━━━ EXTRACTED DATA

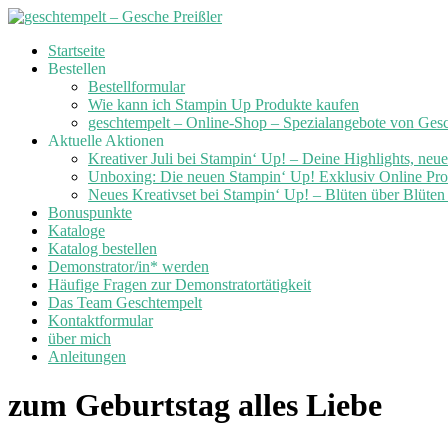
Skip
Startseite
to
Bestellen
content
Bestellformular
Wie kann ich Stampin Up Produkte kaufen
geschtempelt – Online-Shop – Spezialangebote von Ges
Aktuelle Aktionen
Kreativer Juli bei Stampin‘ Up! – Deine Highlights, neu
Unboxing: Die neuen Stampin‘ Up! Exklusiv Online Prod
Neues Kreativset bei Stampin‘ Up! – Blüten über Blüte
Bonuspunkte
Kataloge
Katalog bestellen
Demonstrator/in* werden
Häufige Fragen zur Demonstratortätigkeit
Das Team Geschtempelt
Kontaktformular
über mich
Anleitungen
zum Geburtstag alles Liebe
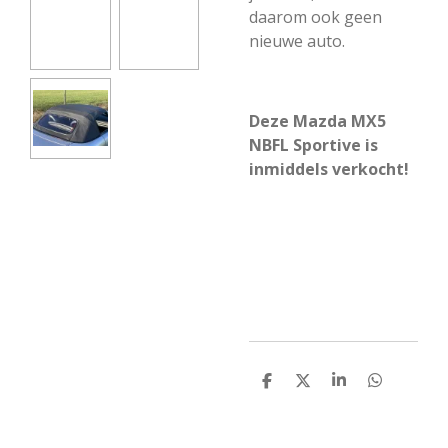
daarom ook geen
nieuwe auto.
Deze Mazda MX5
NBFL Sportive is
inmiddels verkocht!
D
D
S
D
e
e
h
e
l
e
a
l
e
l
r
e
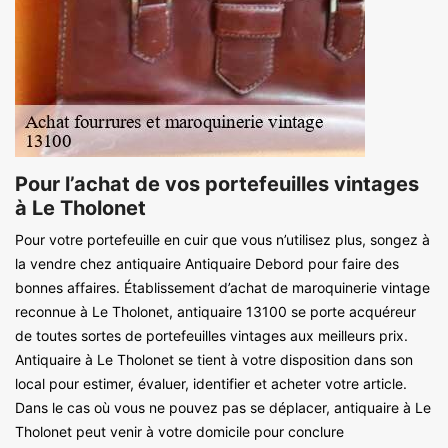
Pour l’achat de vos portefeuilles vintages
à Le Tholonet
Pour votre portefeuille en cuir que vous n’utilisez plus, songez à
la vendre chez antiquaire Antiquaire Debord pour faire des
bonnes affaires. Établissement d’achat de maroquinerie vintage
reconnue à Le Tholonet, antiquaire 13100 se porte acquéreur
de toutes sortes de portefeuilles vintages aux meilleurs prix.
Antiquaire à Le Tholonet se tient à votre disposition dans son
local pour estimer, évaluer, identifier et acheter votre article.
Dans le cas où vous ne pouvez pas se déplacer, antiquaire à Le
Tholonet peut venir à votre domicile pour conclure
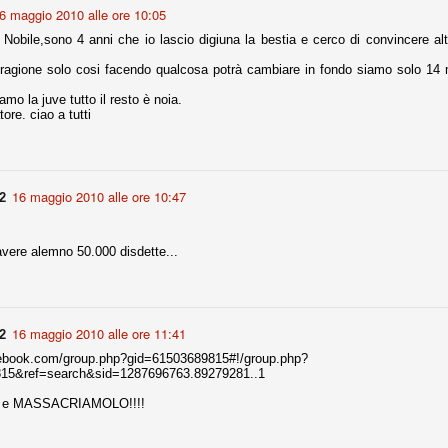
6 maggio 2010 alle ore 10:05
Nobile,sono 4 anni che io lascio digiuna la bestia e cerco di convincere altri
fitte)
ragione solo cosi facendo qualcosa potrà cambiare in fondo siamo solo 14 m
s - Lazio 2-0
 amo la juve tutto il resto è noia.
percoppa italiana, diventando così la squadra più titolata in Italia in
ore. ciao a tutti
 il Milan (a meno di classifiche e tabelle "galliane"), fermo a quota 6.
e i bianconeri a trovare una certa unità dopo le prime deludenti
16 maggio 2010 alle ore 10:47
2
no, non è una barzelletta. O forse sì, fate voi, ma non fa ridere. Ci
vere alemno 50.000 disdette...
, non è una storiaccia legata alla ex Jugoslavia. Dicevamo che ci sono
a età (29 anni), e sono fisicamente simili, entrambi grandi e grossi.
uropee, e tutti e due sono appena arrivati a giocare in Italia. Il
16 maggio 2010 alle ore 11:41
2
one
cebook.com/group.php?gid=61503689815#!/group.php?
licate finora sono le motivazioni del giudizio di Cassazione relativo a
15&ref=search&sid=1287696763.89279281..1
vano scelto di farsi giudicare con il rito abbreviato.
utti e MASSACRIAMOLO!!!!
o, e quindi non le commenteremo, le considerazioni (di parte)
prese dalla maggior parte dei media (chissà perché...), come fossero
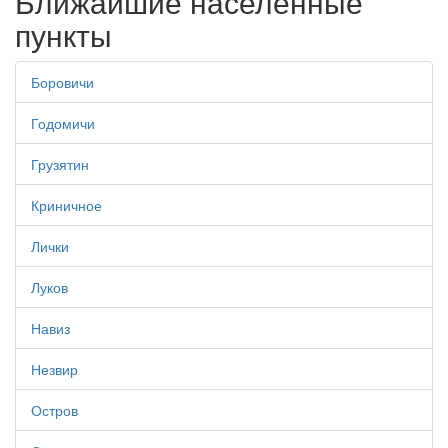
Ближайшие населенные
пункты
Боровичи
Годомичи
Грузятин
Криничное
Лички
Луков
Навиз
Незвир
Остров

━━━━━━

WORK REQUEST
The required output is the stretch of entries above from the line containing "percoppa italiana, diventando" through the line containing "vere alemno 50.000 disdette...", reproduced exactly.

SOLUTION TO THIS TASK
percoppa italiana, diventando così la squadra più titolata in Italia in
ore. ciao a tutti
 il Milan (a meno di classifiche e tabelle "galliane"), fermo a quota 6.
e i bianconeri a trovare una certa unità dopo le prime deludenti
16 maggio 2010 alle ore 10:47
2
no, non è una barzelletta. O forse sì, fate voi, ma non fa ridere. Ci
vere alemno 50.000 disdette...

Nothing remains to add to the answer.